The way I place these two aspects of my desire into a coherent view is to note that I am useful to the world now (and tomorrow, and next year). In fact, on any given day, the way for me to maximize my usefulness to the world will almost certainly be for me to try to keep on living and to stay as healthy as possible because the source of almost all “wealth” or “usefulness” is human creativity (that is, human intelligence combined with a sincere desire to be useful to the world) and a human’s creativity ends when his or her life ends.
Now if I were to be cryonically suspended and then revived, it is almost certain that an intelligence explosion—more precisely an explosion of engineered intelligences which will be much more useful (for whatever purpose to which they are put) than any human intelligence ever was—has taken place because that is the only thing anyone can think of that would make possible my revival. But I would not be able to help engineered intelligences improved the world: with my relatively puny intelligence, I would just get in their way. Oh, sure, the machines could radically improve my intelligence, making me a “transhuman”, but from where I stand now, this strategy of continuing my usefulness into the post-human era by becoming a transhuman has very low expected utility relative to my simply leaving the post-human era up to the machines (and transhumans other than me) and a much better application of my resources is for me to try to increase the probability of a good intelligence explosion.

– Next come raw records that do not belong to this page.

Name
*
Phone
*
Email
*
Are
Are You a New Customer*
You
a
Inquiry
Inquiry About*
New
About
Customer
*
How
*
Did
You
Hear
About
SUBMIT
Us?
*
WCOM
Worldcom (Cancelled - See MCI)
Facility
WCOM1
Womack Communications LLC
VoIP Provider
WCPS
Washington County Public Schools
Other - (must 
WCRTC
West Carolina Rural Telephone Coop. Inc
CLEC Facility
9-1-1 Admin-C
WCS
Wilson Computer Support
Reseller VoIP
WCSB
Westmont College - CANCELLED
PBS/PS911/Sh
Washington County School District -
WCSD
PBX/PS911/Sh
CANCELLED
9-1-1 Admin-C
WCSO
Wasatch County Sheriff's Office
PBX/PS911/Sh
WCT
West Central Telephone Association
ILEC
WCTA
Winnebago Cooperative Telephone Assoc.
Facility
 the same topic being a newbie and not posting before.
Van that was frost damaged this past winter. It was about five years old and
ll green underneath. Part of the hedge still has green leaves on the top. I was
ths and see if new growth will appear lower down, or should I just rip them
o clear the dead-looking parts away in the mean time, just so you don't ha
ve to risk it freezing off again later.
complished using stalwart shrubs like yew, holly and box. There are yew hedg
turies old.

In other words, I see the fact that no one has yet figured out how to transform ordinary matter like you would find in a chair or a silcon wafer into an engineered intelligence superior to human intelligence to be “good news” in the sense that it gives me an opportunity to be useful. (And I am relatively indifferent to the fact that I am suffering a lot more than I would be if someone had already figured out how to make engineered intelligences.) For the same reason, if offered the chance to be teleported back in time 2000 years, I would take it (even if I could not take any of the wealth, tech or knowledge of the past 2000 years with me) because that would increase the expected usefulness of my intelligence and of my simple human life.
So that is why I am indifferent to my own cryonic suspension and revival:: even though I will probably be just as intelligent and just as interested in improving the world after my revival as I am now, it will not matter the way it matters now because my relative ability to improve the world will be less.

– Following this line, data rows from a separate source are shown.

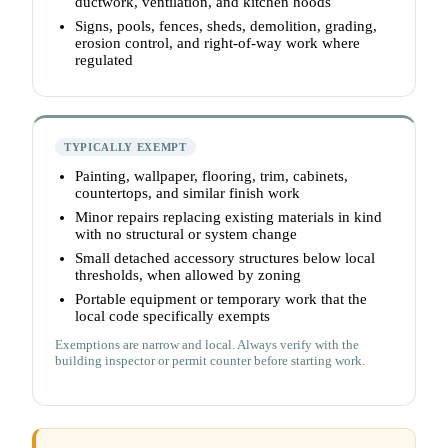
ductwork, ventilation, and kitchen hoods
Signs, pools, fences, sheds, demolition, grading,
erosion control, and right-of-way work where
regulated
TYPICALLY EXEMPT
Painting, wallpaper, flooring, trim, cabinets,
countertops, and similar finish work
Minor repairs replacing existing materials in kind
with no structural or system change
Small detached accessory structures below local
thresholds, when allowed by zoning
Portable equipment or temporary work that the
local code specifically exempts
Exemptions are narrow and local. Always verify with the
building inspector or permit counter before starting work.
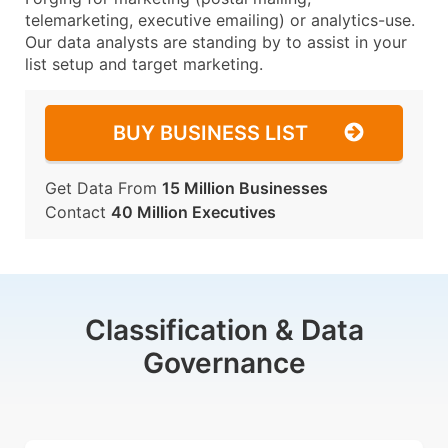
telemarketing, executive emailing) or analytics-use.
Our data analysts are standing by to assist in your
list setup and target marketing.
BUY BUSINESS LIST
Get Data From
15 Million Businesses
Contact
40 Million Executives
Classification & Data
Governance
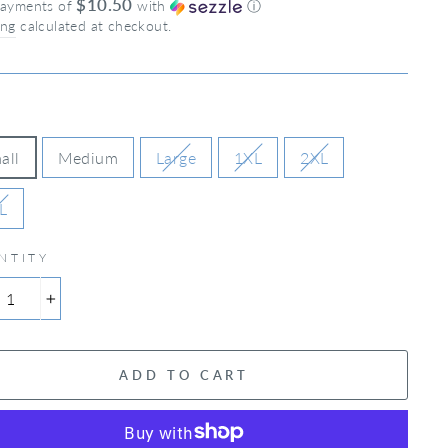
$10.50
payments of
with
ⓘ
ing
calculated at checkout.
all
Medium
Large
1XL
2XL
L
NTITY
+
ADD TO CART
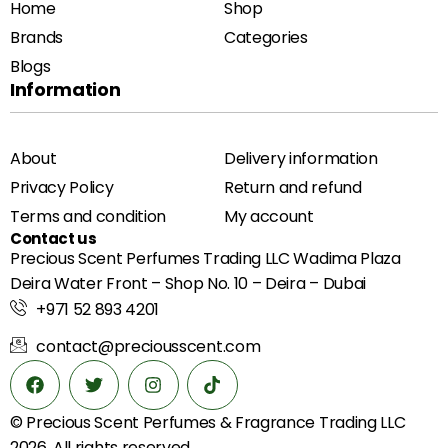
Home
Shop
Brands
Categories
Blogs
Information
About
Delivery information
Privacy Policy
Return and refund
Terms and condition
My account
Contact us
Precious Scent Perfumes Trading LLC Wadima Plaza
Deira Water Front – Shop No. 10 – Deira – Dubai
+971 52 893 4201
contact@preciousscent.com
© Precious Scent
Perfumes & Fragrance
Trading LLC
2026. All rights reserved.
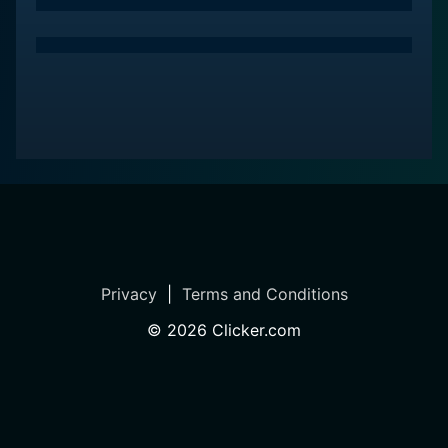
transformative power of living smaller and the positive
impacts it can have on family dynamics and overall
well-being.
A standout feature of Tiny House Nation: Zack Hack
Edition is the dedication to sustainability and eco-
conscious living. The series emphasizes the
importance of using recycled materials, incorporating
energy-efficient designs, and taking advantage of
renewable resources. Throughout the episodes,
viewers are educated on the benefits of mindful
consumption and the positive effects of living in a
Privacy
|
Terms and Conditions
smaller, more efficient space—not just for the
©
2026
Clicker.com
homeowners, but for the planet as a whole.
The production quality of the show is notable, with
stunning cinematography that captures the beauty and
intricacies of each unique tiny home. From rustic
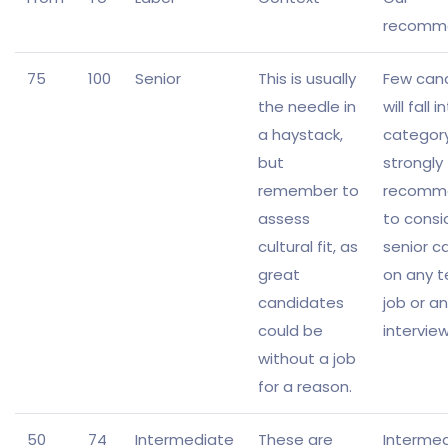
recomm
75
100
Senior
This is usually
Few can
the needle in
will fall i
a haystack,
categor
but
strongly
remember to
recomm
assess
to consi
cultural fit, as
senior c
great
on any t
candidates
job or an
could be
intervie
without a job
for a reason.
50
74
Intermediate
These are
Interme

In other words, the way I form my wants into a coherent “explanation” or “system” is to say that I am interested in living as long as practical before the intelligence explosion, but approximately indifferent to continuing my life after it. And from that indiffernnce flow my indifference to my being cryonically suspended and revived.
Another thing: I have found that I able to take coherent actions over extended periods of time to keep on living, but I have not been able to make any non-neglible effort towards my being successfully suspended and revived. In other words, there is a sense in which the values that I have are an empirical matter not under my control. If mattnewport or someone else is able to make a reply to this comment which points out an inconsistency in the “explantion” or “system” I have given above, well, I might be chagrined (because most people do not like to admit in public to holding inconsistent goals or values) but I will probably continue to be unable to motivate myself to take effortful actions over a long period of time to maximize the probability of my successful suspension and revival.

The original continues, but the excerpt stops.